No matter where we know other believers from, we are still members of the body of Christ even if we don’t attend the same ‘church’ or worship and fellowship services. We don’t get a free pass around accountability and unity because we “only know the person” through some online facebook group, ministry, or chat. That’s not the way it works. The temple is not built with human hands. It’s each of us. The Kingdom of God is within each of us if he is within us. We are connected in the spirit. And wherever two or more are gathered (in spirit) in his name, there is he in the midst of them. We don’t get to do our body of Christ relationships as the world does their relationships. As if we are some sit-com and nothing really matters until we show up to the building where we all meet and then we are our best behavior. That’s doing it wrong. And that is why I wanted to bring this message forward, this teaching. God is present everywhere (omnipresent). He sees. What we have done to each other, we have done to him!

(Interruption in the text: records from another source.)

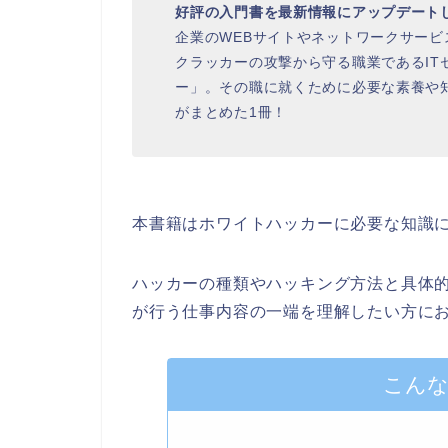
好評の入門書を最新情報にアップデート
企業のWEBサイトやネットワークサー
クラッカーの攻撃から守る職業であるIT
ー」。その職に就くために必要な素養や
がまとめた1冊！
本書籍はホワイトハッカーに必要な知識
ハッカーの種類やハッキング方法と具体
が行う仕事内容の一端を理解したい方に
こん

We have a great cloud of witnesses. The world still looks on when we are with each other in these groups. All the silent members watch and see whether we have unity in the body. There is no place like the internet where people can just mosey on in and leave on a whim and no one really knows who they are, but for the discernment of the spirit (when we are listening!). I’m sure I’m not the only one who has had some manic internet times switching back and forth between groups, shows, etc…in our pursuit of the next golden ticket delivered through a well-manicured youtube video or superior spiritual gathering. And during these times, focus can be muddled and discernment can take a back seat to the quest for knowledge. But at this point I am here to talk about the tree of life. More importantly, our bread is Christ. He is the bread of life. This life was the light of men, and the darkness could not comprehend it. All who come to him will not be hungry-in more ways than one. When we do a couple things at once-and it’s easy to lose that belly discernment. Regardless of who is in the group, we have a great crowd of witnesses who see how we treat each other. Now, that alone should not be our motivator for treating each other with love-the fact that others are looking on. No, our motive to love one another should spring forth naturally by our abiding in the vine and treating other people the way Christ treats us, by his power working in and through us through prayer, scripture reading, worship. But occasionally we humans are known not to be perfect. That’s how we got into this mess in the first place. That is when we go on automatic and know we are doing the right thing by continuing to treat each other with respect regardless of our own personal trials or struggles, or our emotions. Sadly, we don’t always make the right choices. So, when we don’t, we apologize. It’s what happens with the apology that has everything to do with the individual who has been offended. We can say sorry til we are blue in the face and pray up one side and down the other–but God is still a gentleman and will not impose his will on the offended. It’s their job to seek their own heart and relationship with God about this offense, and to open the lines of communication with the offender. If they are not doing this, then they, too, are out of order.
Not only do some people not receive and apology when someone has humbled him or herself to come and apologize, they turn and attack the individual! And this is supposed to help unity in the body how? how is this Christ like? how can someone justify attacking someone who has offended them and boldly go before the throne of grace with no conscience?